ACTIVITY -> Whenever a line of the records below contains the word "Track", copy that line.

———

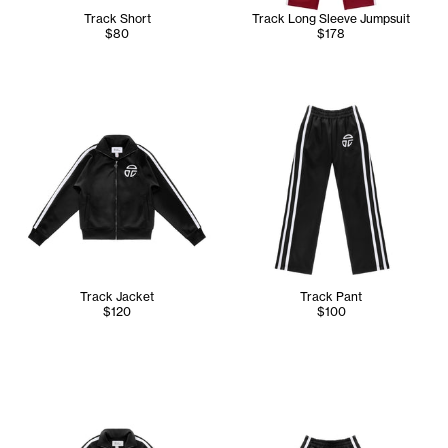
Track Short
Track Long Sleeve Jumpsuit
$80
$178
Track Jacket
Track Pant
$120
$100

———

THE ANSWER ->
Track Short
Track Long Sleeve Jumpsuit
Track Jacket
Track Pant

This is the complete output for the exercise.